• TASK DESCRIPTION
Find each line below that includes "Resurrection", then copy it.

• THE DATA
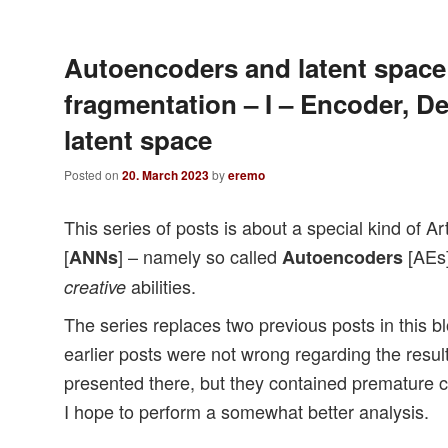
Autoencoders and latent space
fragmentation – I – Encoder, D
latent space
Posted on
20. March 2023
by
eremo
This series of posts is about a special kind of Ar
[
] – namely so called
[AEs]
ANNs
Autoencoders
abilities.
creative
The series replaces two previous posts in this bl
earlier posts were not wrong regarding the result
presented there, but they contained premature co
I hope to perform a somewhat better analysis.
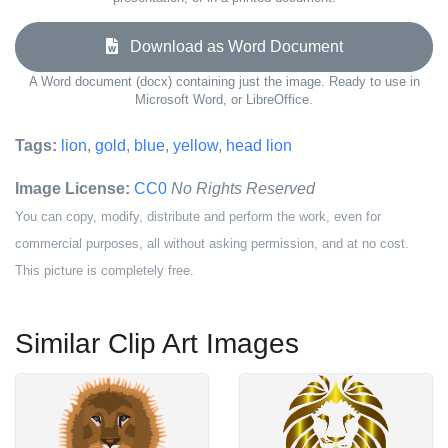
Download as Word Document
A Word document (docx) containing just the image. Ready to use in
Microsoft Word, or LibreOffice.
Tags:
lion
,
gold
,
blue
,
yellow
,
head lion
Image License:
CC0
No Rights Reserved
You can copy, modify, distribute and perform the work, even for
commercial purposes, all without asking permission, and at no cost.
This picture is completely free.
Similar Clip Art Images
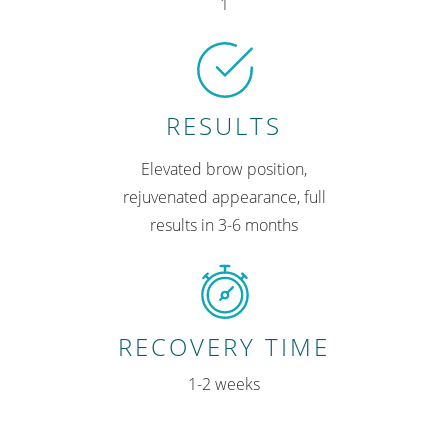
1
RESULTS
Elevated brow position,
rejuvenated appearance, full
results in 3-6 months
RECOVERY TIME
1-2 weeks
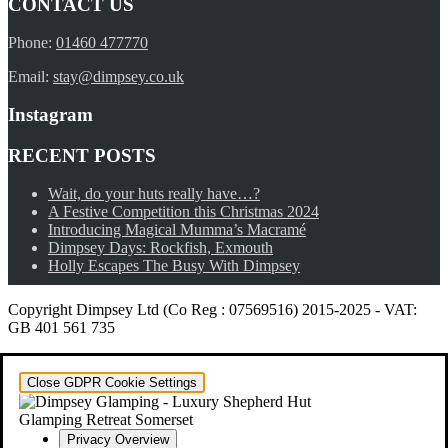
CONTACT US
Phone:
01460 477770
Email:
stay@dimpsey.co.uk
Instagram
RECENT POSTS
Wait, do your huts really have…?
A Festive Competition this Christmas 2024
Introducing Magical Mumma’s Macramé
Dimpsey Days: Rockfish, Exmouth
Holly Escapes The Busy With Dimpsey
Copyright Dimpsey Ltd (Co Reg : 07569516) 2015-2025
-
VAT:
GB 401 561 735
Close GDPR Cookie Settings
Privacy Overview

* * *

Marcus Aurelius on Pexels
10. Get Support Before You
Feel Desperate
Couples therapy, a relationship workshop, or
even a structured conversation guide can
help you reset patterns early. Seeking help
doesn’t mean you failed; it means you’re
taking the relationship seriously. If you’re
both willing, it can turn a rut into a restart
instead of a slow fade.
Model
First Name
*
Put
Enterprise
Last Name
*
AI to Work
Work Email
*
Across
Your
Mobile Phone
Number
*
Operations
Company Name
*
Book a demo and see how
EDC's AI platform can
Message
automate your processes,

==

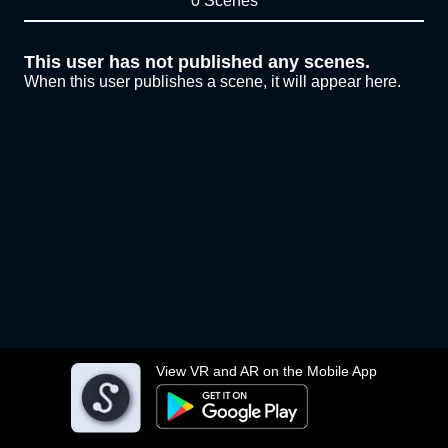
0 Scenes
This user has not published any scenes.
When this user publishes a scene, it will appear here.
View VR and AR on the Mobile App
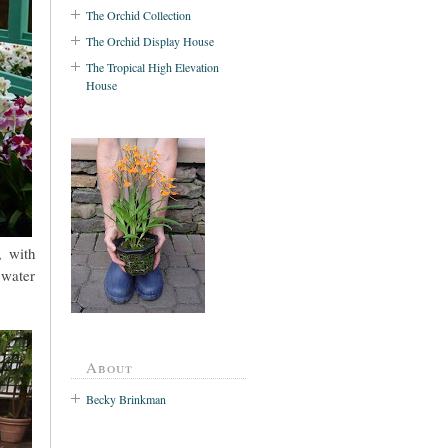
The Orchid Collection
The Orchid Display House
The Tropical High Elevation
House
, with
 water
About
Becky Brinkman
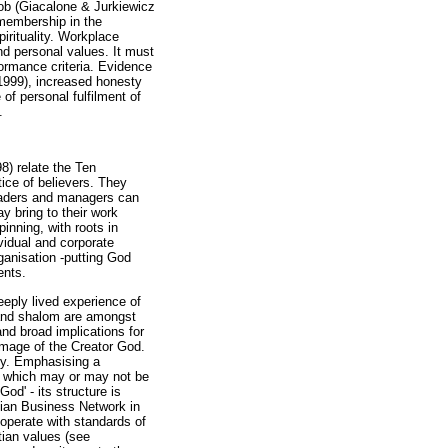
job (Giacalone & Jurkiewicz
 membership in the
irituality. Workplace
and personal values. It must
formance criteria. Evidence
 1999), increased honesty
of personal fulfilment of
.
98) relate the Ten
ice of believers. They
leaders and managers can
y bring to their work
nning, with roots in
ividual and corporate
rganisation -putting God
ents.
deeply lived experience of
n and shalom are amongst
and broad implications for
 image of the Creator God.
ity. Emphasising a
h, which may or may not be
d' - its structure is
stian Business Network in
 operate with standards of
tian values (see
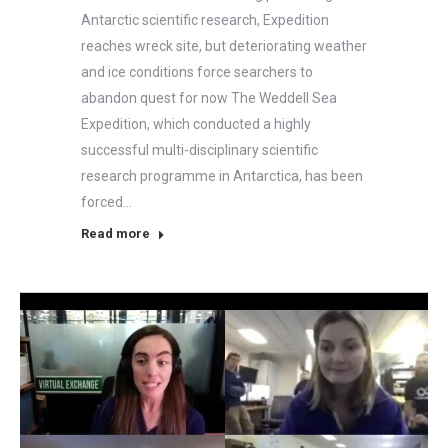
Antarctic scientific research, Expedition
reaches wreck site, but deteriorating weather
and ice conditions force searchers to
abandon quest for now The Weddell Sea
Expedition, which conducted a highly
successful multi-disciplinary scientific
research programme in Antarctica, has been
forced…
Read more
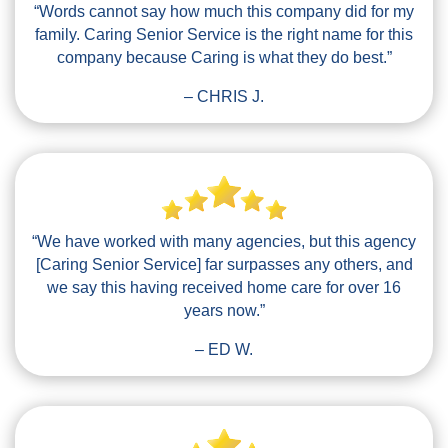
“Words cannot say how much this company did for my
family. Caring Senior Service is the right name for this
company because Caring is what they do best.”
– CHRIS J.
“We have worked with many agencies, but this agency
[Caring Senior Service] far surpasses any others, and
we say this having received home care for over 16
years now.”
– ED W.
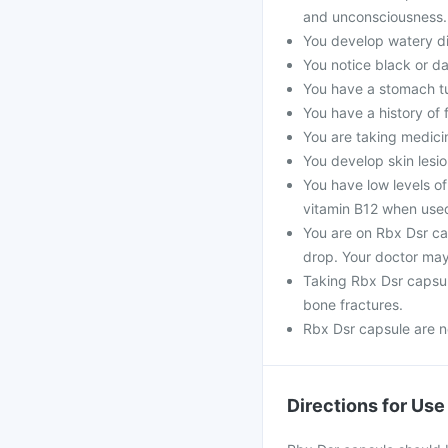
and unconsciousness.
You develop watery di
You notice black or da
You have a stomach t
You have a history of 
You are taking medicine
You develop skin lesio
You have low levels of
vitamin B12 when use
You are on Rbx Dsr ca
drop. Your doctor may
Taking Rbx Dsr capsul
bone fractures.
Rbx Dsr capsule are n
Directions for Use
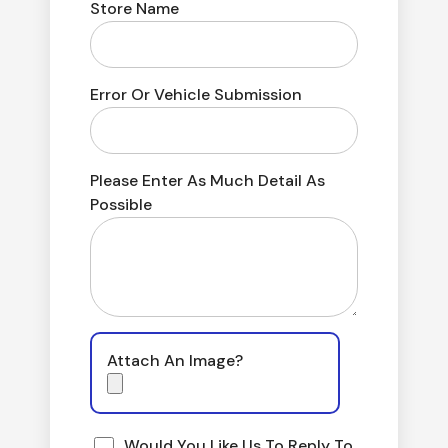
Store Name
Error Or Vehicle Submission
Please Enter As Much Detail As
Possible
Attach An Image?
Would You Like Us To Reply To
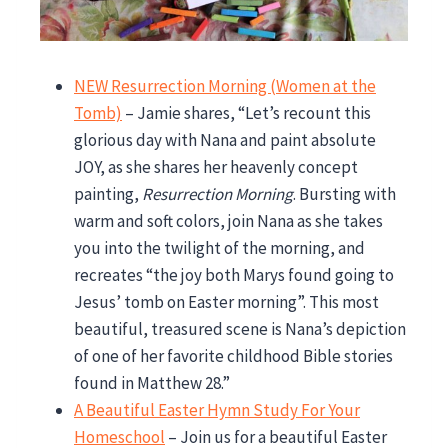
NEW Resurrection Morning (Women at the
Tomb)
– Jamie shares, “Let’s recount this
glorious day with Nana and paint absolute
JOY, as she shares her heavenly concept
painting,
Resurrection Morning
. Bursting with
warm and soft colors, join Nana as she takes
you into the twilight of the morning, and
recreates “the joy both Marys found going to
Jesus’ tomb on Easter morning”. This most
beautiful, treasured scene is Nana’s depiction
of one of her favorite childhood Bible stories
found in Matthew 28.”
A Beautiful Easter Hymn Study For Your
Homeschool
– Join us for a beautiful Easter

• RESULT FOR THIS TASK
NEW Resurrection Morning (Women at the
Resurrection Morning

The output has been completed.